Following on from my previous work on fixing the way in which the UDP socket is opened for receiving notification messages I have been looking at why the LCFG component just hangs when the rdxprof process fails to daemonise.
It turns out that the LCFG client component uses an obscure ngeneric feature of the
Start function which is that the final step is to call a
StartWait function if it has been defined. In the client component this
StartWait function sits waiting forever for a client context change even when the rdxprof process failed to start…
I think the problem comes from an expectation that the call to the
Daemon function, which starts and backgrounds the rdxprof process, will fail if rdxprof fails to run. It does not fail (
$? is zero) and the PID of the rdxprof process is always accessible through the
$! variable, even if it was very short-lived.

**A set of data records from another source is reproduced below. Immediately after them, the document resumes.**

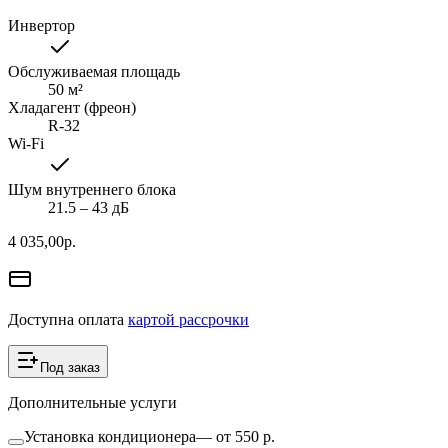
Инвертор
Обслуживаемая площадь
50
м²
Хладагент (фреон)
R-32
Wi-Fi
Шум внутреннего блока
21.5 ‒ 43 дБ
4 035,00
р.
Доступна оплата
картой рассрочки
Под заказ
Дополнительные услуги
Установка кондиционера
—
от 550 р.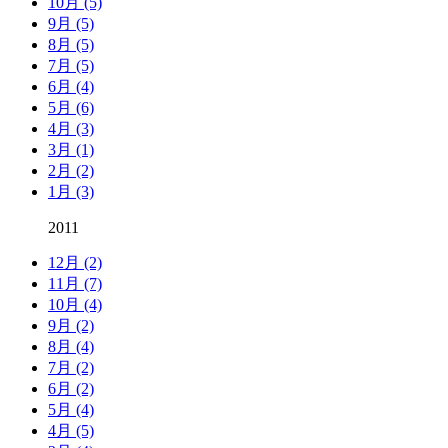
10月 (5)
9月 (5)
8月 (5)
7月 (5)
6月 (4)
5月 (6)
4月 (3)
3月 (1)
2月 (2)
1月 (3)
2011
12月 (2)
11月 (7)
10月 (4)
9月 (2)
8月 (4)
7月 (2)
6月 (2)
5月 (4)
4月 (5)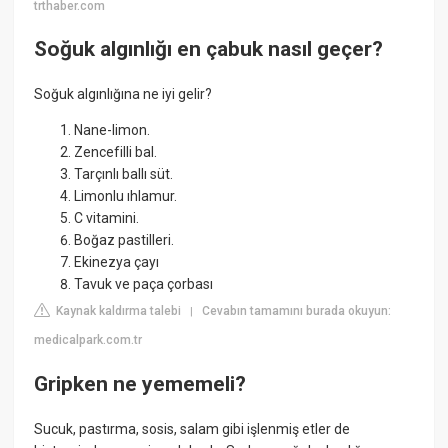
trthaber.com
Soğuk algınlığı en çabuk nasıl geçer?
Soğuk algınlığına ne iyi gelir?
Nane-limon.
Zencefilli bal.
Tarçınlı ballı süt.
Limonlu ıhlamur.
C vitamini.
Boğaz pastilleri.
Ekinezya çayı
Tavuk ve paça çorbası
Kaynak kaldırma talebi
Cevabın tamamını burada okuyun:
|
medicalpark.com.tr
Gripken ne yememeli?
Sucuk, pastırma, sosis, salam gibi işlenmiş etler de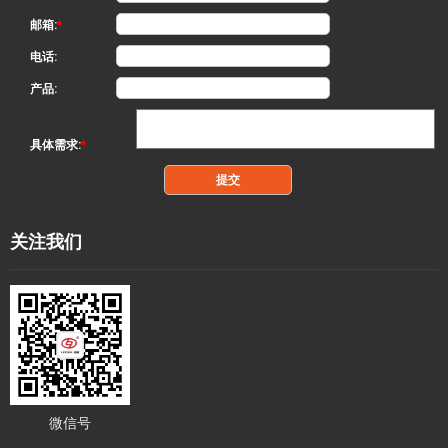
邮箱:
*
电话:
产品:
具体需求:
*
关注我们
微信号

There is, thankfully, a very simple solution here. The client component already has a
IsProcessRunning function which can be used to check if the process associated with a PID is still active. This has to be used carefully, I have put a short sleep after the daemonisation stage to ensure that the process is fully started before doing the check. The check is also fairly naive so there is the slight risk that if the system is under resource pressure the rdxprof process could fail and then the PID could be immediately reused. For now I think it’s reasonable to just accept the risks attached and revisit the issue later if it causes us problems. Associated with this, clearly the
StartWait function really ought to eventually give up.